→ **Required action**: Across the listing below, how many lines contain "HILLS"? Answer with the number and nothing else.

→ **Task input**:

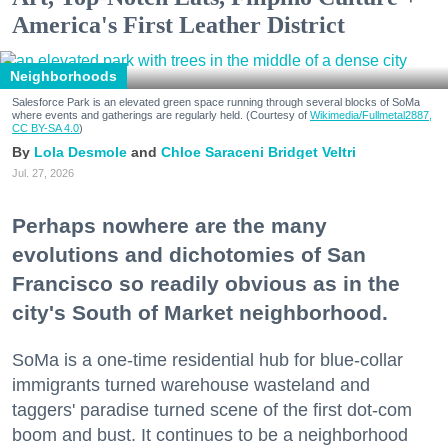
America's First Leather District
Neighborhoods
Salesforce Park is an elevated green space running through several blocks of SoMa
where events and gatherings are regularly held. (Courtesy of
Wikimedia/Fullmetal2887,
CC BY-SA 4.0
)
Lola Desmole
Chloe Saraceni
Bridget Veltri
Jul. 27, 2026
Perhaps nowhere are the many
evolutions and dichotomies of San
Francisco so readily obvious as in the
city's South of Market neighborhood.
SoMa is a one-time residential hub for blue-collar
immigrants turned warehouse wasteland and
taggers' paradise turned scene of the first dot-com
boom and bust. It continues to be a neighborhood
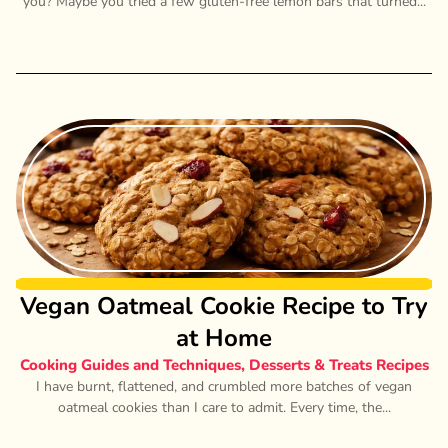
you? Maybe you tried a few gluten-free lemon bars that turned...
Vegan Oatmeal Cookie Recipe to Try
at Home
Cooking Guides and Techniques
,
Desserts & Treats Recipes
I have burnt, flattened, and crumbled more batches of vegan
oatmeal cookies than I care to admit. Every time, the...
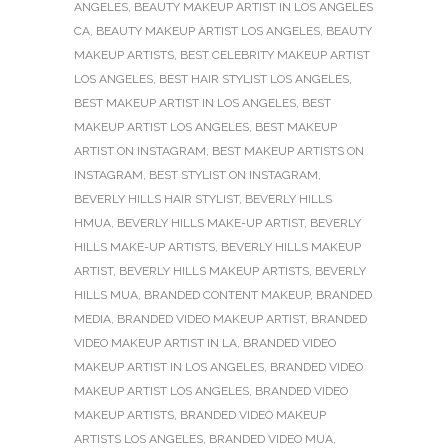
ANGELES
,
BEAUTY MAKEUP ARTIST IN LOS ANGELES
CA
,
BEAUTY MAKEUP ARTIST LOS ANGELES
,
BEAUTY
MAKEUP ARTISTS
,
BEST CELEBRITY MAKEUP ARTIST
LOS ANGELES
,
BEST HAIR STYLIST LOS ANGELES
,
BEST MAKEUP ARTIST IN LOS ANGELES
,
BEST
MAKEUP ARTIST LOS ANGELES
,
BEST MAKEUP
ARTIST ON INSTAGRAM
,
BEST MAKEUP ARTISTS ON
INSTAGRAM
,
BEST STYLIST ON INSTAGRAM
,
BEVERLY HILLS HAIR STYLIST
,
BEVERLY HILLS
HMUA
,
BEVERLY HILLS MAKE-UP ARTIST
,
BEVERLY
HILLS MAKE-UP ARTISTS
,
BEVERLY HILLS MAKEUP
ARTIST
,
BEVERLY HILLS MAKEUP ARTISTS
,
BEVERLY
HILLS MUA
,
BRANDED CONTENT MAKEUP
,
BRANDED
MEDIA
,
BRANDED VIDEO MAKEUP ARTIST
,
BRANDED
VIDEO MAKEUP ARTIST IN LA
,
BRANDED VIDEO
MAKEUP ARTIST IN LOS ANGELES
,
BRANDED VIDEO
MAKEUP ARTIST LOS ANGELES
,
BRANDED VIDEO
MAKEUP ARTISTS
,
BRANDED VIDEO MAKEUP
ARTISTS LOS ANGELES
,
BRANDED VIDEO MUA
,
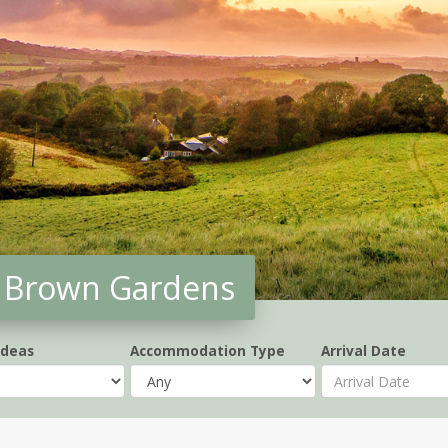
y' Brown Gardens
Ideas
Accommodation Type
Arrival Date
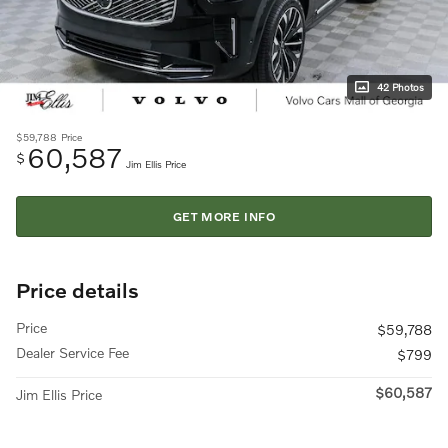
42 Photos
$59,788
Price
60,587
$
Jim Ellis Price
GET MORE INFO
Price details
Price
$59,788
Dealer Service Fee
$799
$60,587
Jim Ellis Price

→ **Your response**: 7